ダビデはついに、神が約束された通り、イスラエルの王として全イスラエルの前に立てられた。彼はエルサレム、すなわち「シオンの都」を治め、そこに王宮を建てた。しかし、彼の心には一つの深い思いがあった。「主こそが真の王であり、私はただそのしもべにすぎない。」彼は常に神の御心を求め、主の御前に謙遜に歩んだ。

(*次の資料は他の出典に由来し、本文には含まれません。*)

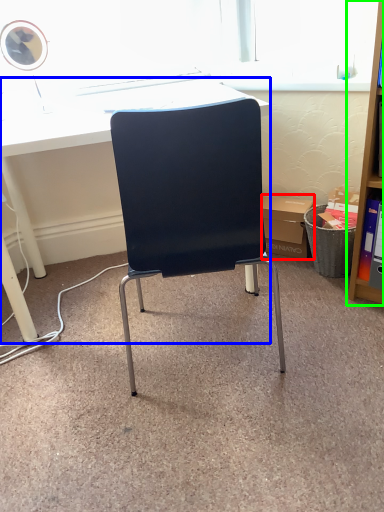 Question: Estimate the real-world distances between objects in this image. Which object is farther from box (highlighted by a red box), desk (highlighted by a blue box) or shelf (highlighted by a green box)?

Choices:
 (A) desk
 (B) shelf

Answer: (A) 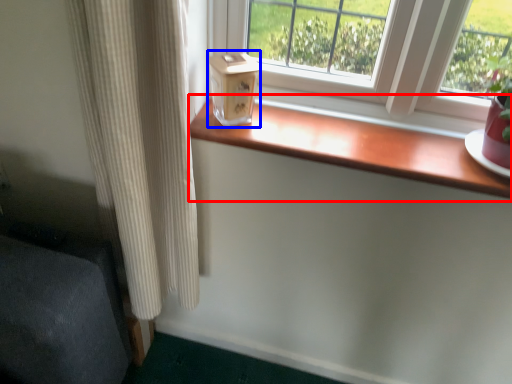 Question: Among these objects, which one is farthest to the camera, window sill (highlighted by a red box) or window box (highlighted by a blue box)?

Choices:
 (A) window sill
 (B) window box

Answer: (B) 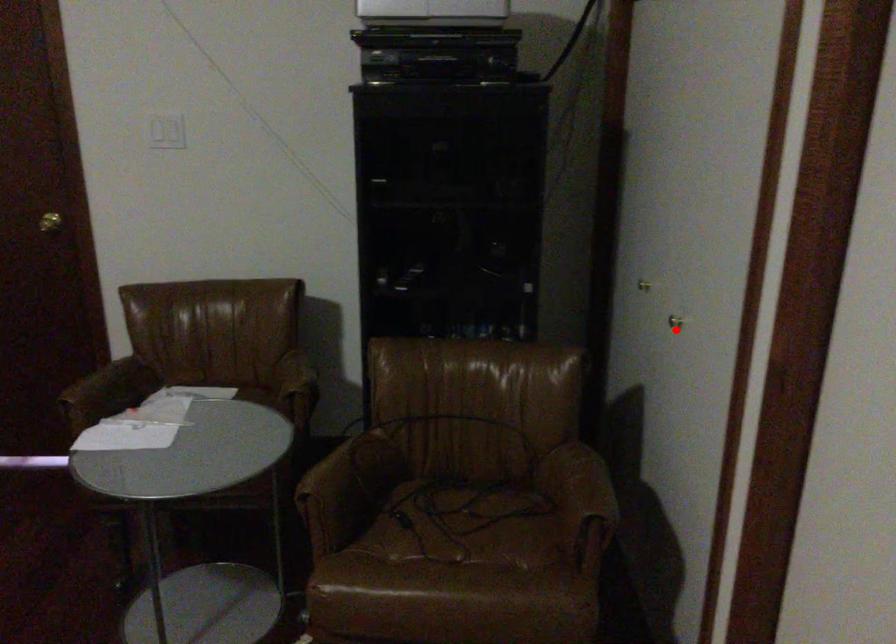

そんなある日、ダビデのもとに、ツロの王ヒラムが使者を遣わし、杉材と大工、石工を送ってきた。ヒラムはダビデを愛し、彼の王宮を建てるために惜しみなく協力した。ダビデはこのことを主の恵みと受け止め、心から感謝した。「主は確かに私を堅く立て、その国を強くしてくださる。」

しかし、ダビデの王権が強まるにつれ、周囲の敵対する者たちの心は騒ぎ始めた。ペリシテ人は、かつてサウル王と戦った時のように、ダビデをも倒そうと企んだ。彼らは大軍を率いてレファイムの谷に陣を敷き、イスラエルに攻め上ろうとした。

ダビデはこの知らせを聞くと、すぐに主のみ前に出て祈った。「主よ、ペリシテ人が攻め上ってきました。私は彼らと戦うべきでしょうか? あなたは彼らを私の手に渡してくださいますか?」

すると、主はダビデに明確な答えを与えられた。「戦いなさい。わたしは彼らをあなたの手に渡す。」

ダビデは主の言葉に従い、軍を率いてペリシテ人に向かった。彼らはバアル・ペラツィム(「破れの主」の意)で激突した。ダビデの軍は神の力に満ち、ペリシテ人を打ち破った。敵は剣を捨てて逃げたが、ダビデの兵士たちは彼らを追撃し、多くの敵を倒した。戦いの後、ダビデは敵が残していった偶像を集め、命じて火で焼かせた。「これらは何の力もない。真の神は主のみだ。」

しかし、ペリシテ人は諦めなかった。再び大軍を整え、レファイムの谷に侵入してきた。ダビデは再び主に尋ねた。今度は主は異なる方法を示された。「彼らの背後に回れ。バルサモンの木のあたりで待ち伏せせよ。そして、木の梢に進軍の音が聞こえたら、あなたは出撃せよ。その時、わたしがあなたの前に行き、ペリシテ人の軍勢を打つから。」

ダビデは細心の注意を払い、主の指示通りに行動した。彼は軍を率いて敵の背後に回り、バルサモンの木陰で待機した。やがて、風が木々を揺らし、梢からサラサラと音が聞こえてきた。それは、主の軍勢が先立って進んでいるかのようだった。ダビデはすぐに攻撃を命じ、ペリシテ人を打ち破った。この戦いでの勝利は大きく、ペリシテ人はもはやダビデの領土を脅かす力を失った。

こうして、ダビデの名声は国中に広まった。諸国は主がダビデと共におられることを知り、彼を恐れた。ダビデ自身も、すべての勝利が主によるものであることを深く悟り、ますます神に信頼する者となった。彼はエルサレムに帰り、主の御名を賛美し、民と共に喜び祝った。

「主は私の岩、私のとりで。私を勝利へと導かれる方。」ダビデの心は感謝と喜びで満たされ、彼の王国は堅く立てられていった。

こうして、歴代誌第一14章に記されたダビデの勝利は、単なる軍事上の成功ではなく、神に従う者の信仰の勝利として、後の世代にまで語り継がれることとなった。